If you've ever read the Daily Mail, you'll likely have seen headlines such as "Eating food A can reduce your risk of cancer B by 50%".
Let's look at that. If my lifetime chance of cancer B was 5 cases per 10 people, and it was reduced by 50%, it would be reduced to 2.5 cases per 10 people (2.5 is half of 5). Before the risk was 50% ((5/10)*100), and eating food A reduced it to 25% ((2.5/10)*100) - Great, right?
However the above example illustrates a situation when the relative risk, aligns to the actual risk. This is rarely the case in reality.
What if my lifetime chance of cancer B was only 1 case per 1,000,000 people?

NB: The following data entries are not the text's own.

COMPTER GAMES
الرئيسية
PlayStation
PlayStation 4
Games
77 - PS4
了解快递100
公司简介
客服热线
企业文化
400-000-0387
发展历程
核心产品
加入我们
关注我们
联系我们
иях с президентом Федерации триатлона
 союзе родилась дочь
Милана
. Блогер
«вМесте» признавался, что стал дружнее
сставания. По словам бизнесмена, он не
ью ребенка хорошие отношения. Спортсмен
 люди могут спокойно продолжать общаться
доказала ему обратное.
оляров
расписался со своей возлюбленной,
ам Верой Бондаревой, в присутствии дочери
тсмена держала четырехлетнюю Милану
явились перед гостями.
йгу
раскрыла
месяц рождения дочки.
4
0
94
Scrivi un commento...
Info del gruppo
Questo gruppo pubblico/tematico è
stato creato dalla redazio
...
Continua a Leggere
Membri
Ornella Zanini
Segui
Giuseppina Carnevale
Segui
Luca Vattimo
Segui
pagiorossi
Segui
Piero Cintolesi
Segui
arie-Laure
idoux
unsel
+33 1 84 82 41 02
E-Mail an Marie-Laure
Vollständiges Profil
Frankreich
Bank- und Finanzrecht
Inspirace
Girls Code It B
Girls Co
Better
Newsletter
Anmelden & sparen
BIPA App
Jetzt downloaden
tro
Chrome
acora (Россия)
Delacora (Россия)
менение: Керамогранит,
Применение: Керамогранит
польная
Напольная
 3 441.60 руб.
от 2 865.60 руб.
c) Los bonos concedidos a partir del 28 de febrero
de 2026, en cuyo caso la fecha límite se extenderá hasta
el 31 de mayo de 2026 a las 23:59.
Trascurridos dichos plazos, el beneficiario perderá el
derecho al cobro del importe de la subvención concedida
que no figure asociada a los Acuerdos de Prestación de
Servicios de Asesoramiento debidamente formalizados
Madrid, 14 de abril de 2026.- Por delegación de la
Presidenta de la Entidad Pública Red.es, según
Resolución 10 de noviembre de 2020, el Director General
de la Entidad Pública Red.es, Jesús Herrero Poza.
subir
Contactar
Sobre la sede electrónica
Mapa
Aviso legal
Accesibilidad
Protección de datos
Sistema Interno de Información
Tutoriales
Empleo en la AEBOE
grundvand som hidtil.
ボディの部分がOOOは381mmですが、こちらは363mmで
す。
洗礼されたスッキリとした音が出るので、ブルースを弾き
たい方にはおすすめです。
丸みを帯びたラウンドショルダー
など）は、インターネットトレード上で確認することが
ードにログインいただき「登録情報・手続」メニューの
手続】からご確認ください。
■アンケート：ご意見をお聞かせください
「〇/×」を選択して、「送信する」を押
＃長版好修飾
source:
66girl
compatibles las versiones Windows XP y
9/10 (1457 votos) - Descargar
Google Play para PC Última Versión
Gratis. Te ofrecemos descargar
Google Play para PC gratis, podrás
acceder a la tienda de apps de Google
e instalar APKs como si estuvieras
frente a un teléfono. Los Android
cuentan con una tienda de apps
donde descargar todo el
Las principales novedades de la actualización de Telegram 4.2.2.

Eating food A would reduce my risk of cancer B by 50% to 0.5 cases per 1,000,000 people (50% of 1).
Before my actual risk of cancer B, expressed as a percentage would be ((1/1,000,000)*100), which is 0.0001%. After my risk of cancer B would be halved to 0.00005%. So my actual risk reduction is only 0.00005% (0.0001 - 0.00005) compared to what is was before, despite my risk having halved by 50%.
So, without knowing the actual original lifetime risk, you cannot know how much your actual risk of a disease decreases for any form of screening or procedure.